Manucius, 120 p., 23 euros
Il fut un temps où la photographie faisait débat. Publié en 1899, l’opuscule du critique d’art Robert de la Sizeranne s’inscrit dans le contexte polémique du pictorialisme, ce courant international d’amateurs qui, au tournant des 19e et 20e siècles, entendaient inscrire la photographie au sein des Beaux-Arts. Émanant des artistes mais aussi de photographes professionnels, les résistances étaient nombreuses. La Sizeranne s’emploie à les déjouer. Son essai, dont le titre interrogatif est purement rhétorique, est un modèle d’argumentation.

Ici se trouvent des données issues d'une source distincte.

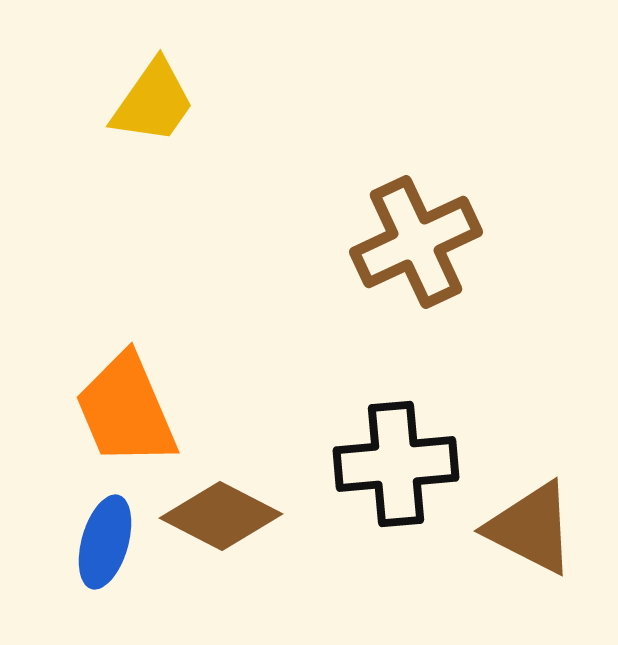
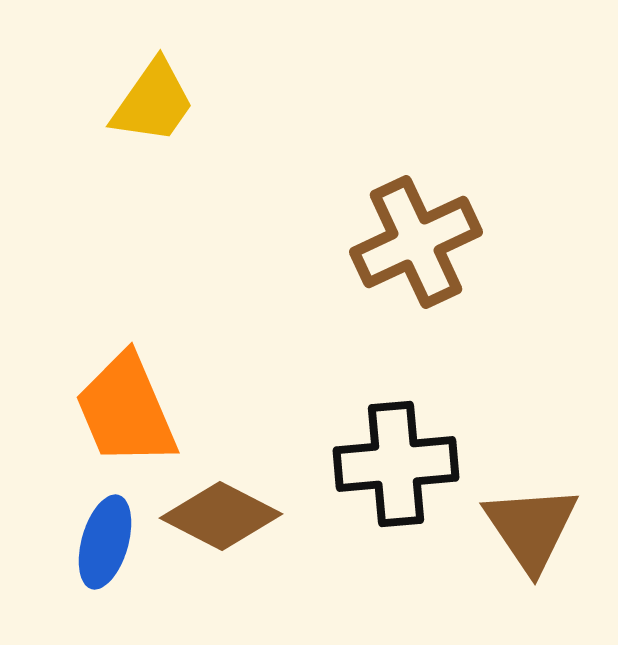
brown triangle: rotated 29 degrees clockwise
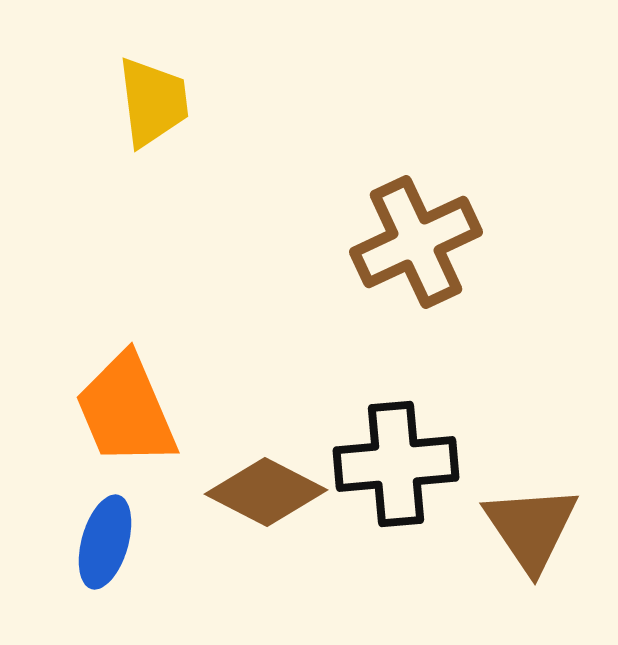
yellow trapezoid: rotated 42 degrees counterclockwise
brown diamond: moved 45 px right, 24 px up
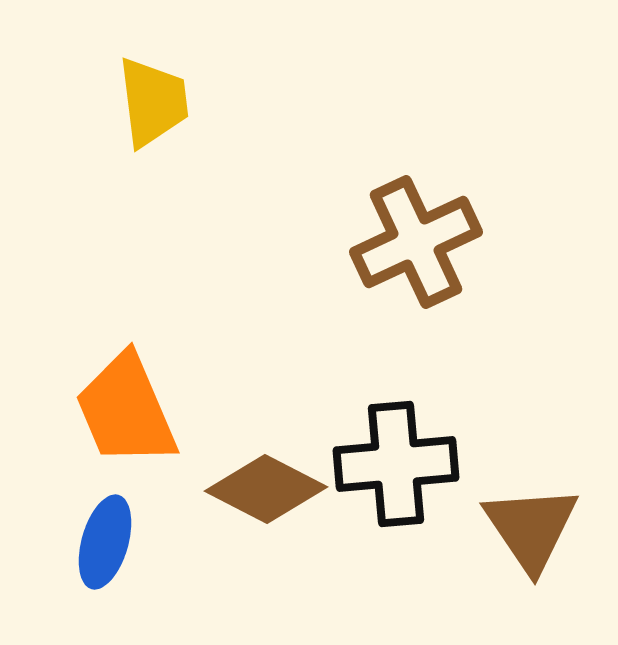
brown diamond: moved 3 px up
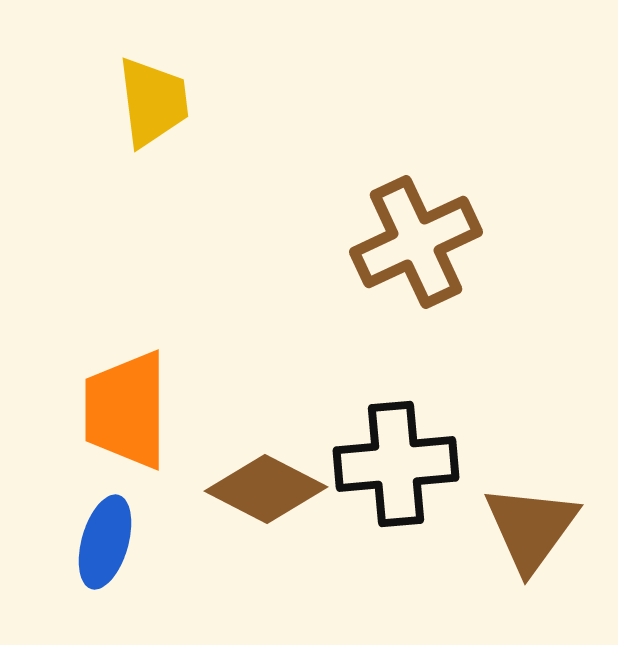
orange trapezoid: rotated 23 degrees clockwise
brown triangle: rotated 10 degrees clockwise
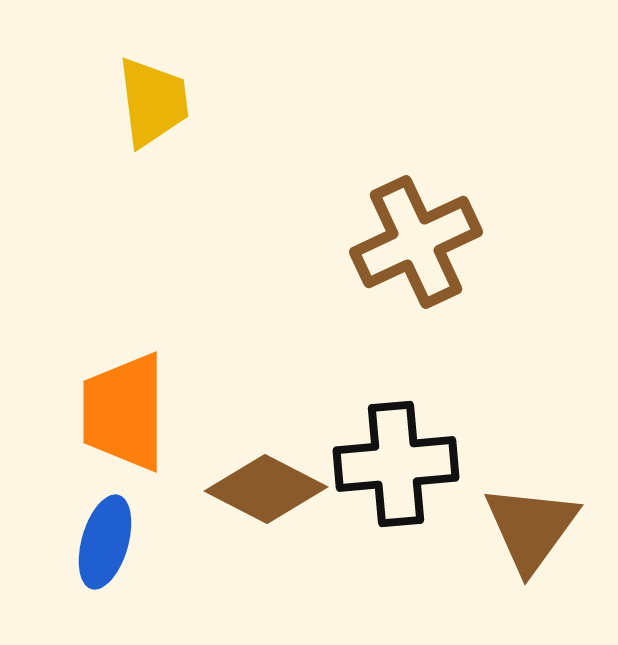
orange trapezoid: moved 2 px left, 2 px down
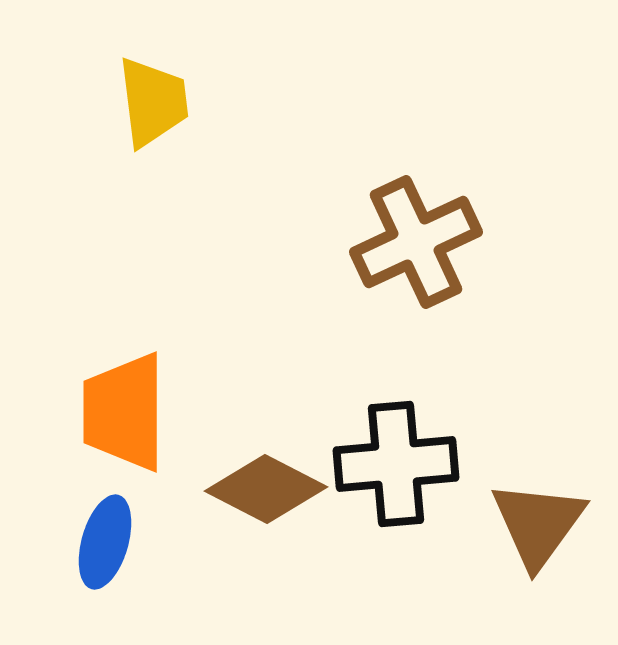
brown triangle: moved 7 px right, 4 px up
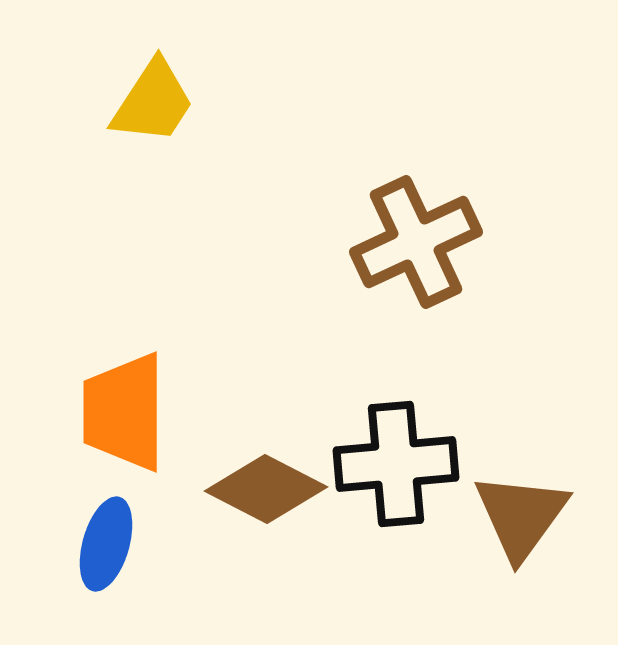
yellow trapezoid: rotated 40 degrees clockwise
brown triangle: moved 17 px left, 8 px up
blue ellipse: moved 1 px right, 2 px down
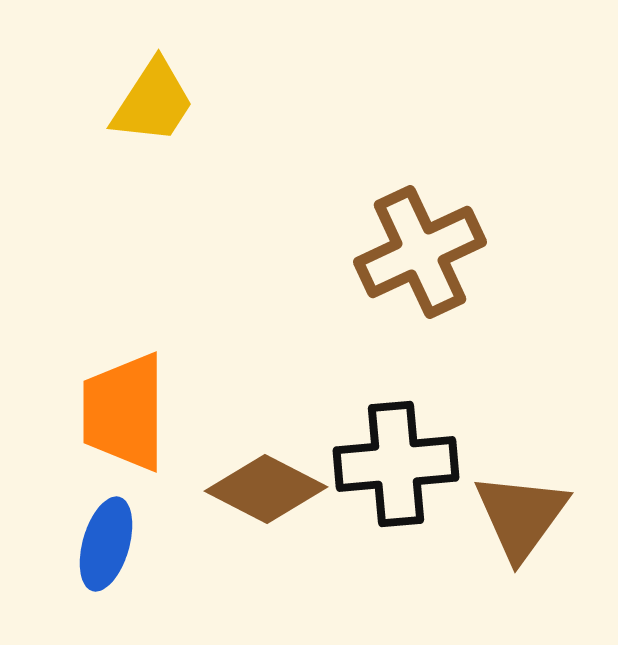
brown cross: moved 4 px right, 10 px down
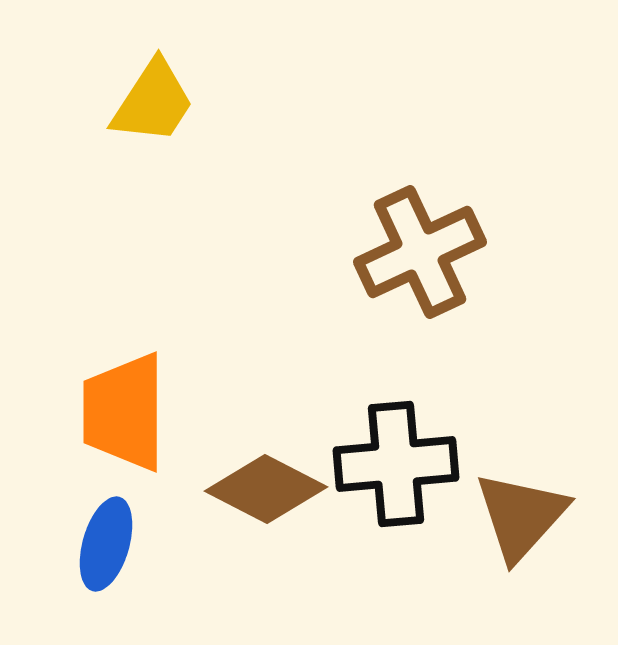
brown triangle: rotated 6 degrees clockwise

S’il reprend les attaques de ses opposants – une pratique mécanique et chimique –, c’est pour les retourner comme des gants ; s’il concède des « défauts » à la photographie, c’est pour souligner que c’est l’usage qui en a été fait – le net, la profusion des détails, l’instantanéité… – qui l’a éloigné de l’art ; s’il reconnaît que corriger ces défauts ne suffit pas à faire du médium un art, c’est pour affirmer que l’« intervention de l’artiste » le permet : du choix du motif au tirage de l’épreuve selon des procédés qui rapprochent la photographie des arts du dessin, le pictorialiste est à même d’insuffler à son « tableau » un sentiment qui l’arrache à la technique et à la « reproduction ». Pour La Sizeranne, la « renaissance » de la photographie est, en effet, une « réaction idéaliste ». Le pictorialisme a sans doute souffert d’avoir voulu trouver hors de la photographie les moyens de sa reconnaissance artistique. Étonnamment, il n’a pas bénéficié du regain d’intérêt actuel pour la photographie expérimentale et matiériste. Si la notion de néo-pictorialisme a pu qualifier dans les années 1980-90 les travaux d’un Paolo Gioli, elle n’a pas réapparu depuis. Formons le voeu que cette réédition, préfacée par Laurent Jenny, fasse plus que raviver notre curiosité.